▶ [Source data]:
^^^^^^^^^^^^^^^^
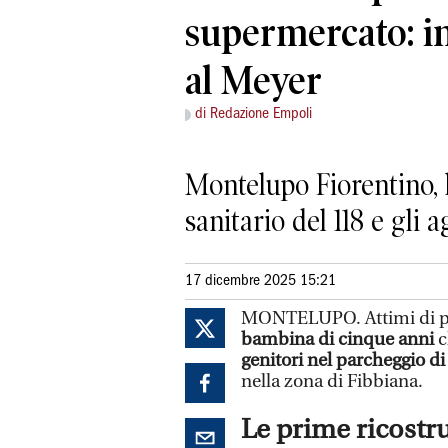
supermercato: in
al Meyer
di Redazione Empoli
Montelupo Fiorentino, la
sanitario del 118 e gli 
17 dicembre 2025 15:21
MONTELUPO. Attimi di pa
bambina di cinque anni
c
genitori nel parcheggio d
nella zona di Fibbiana.
Le prime ricostr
^^^^^^^^^^^^^^^^
Give back the full listing exactly as written, only without its pictures.

supermercato: in
al Meyer
di Redazione Empoli
Montelupo Fiorentino, la
sanitario del 118 e gli 
17 dicembre 2025 15:21
MONTELUPO. Attimi di pa
bambina di cinque anni
c
genitori nel parcheggio d
nella zona di Fibbiana.
Le prime ricostr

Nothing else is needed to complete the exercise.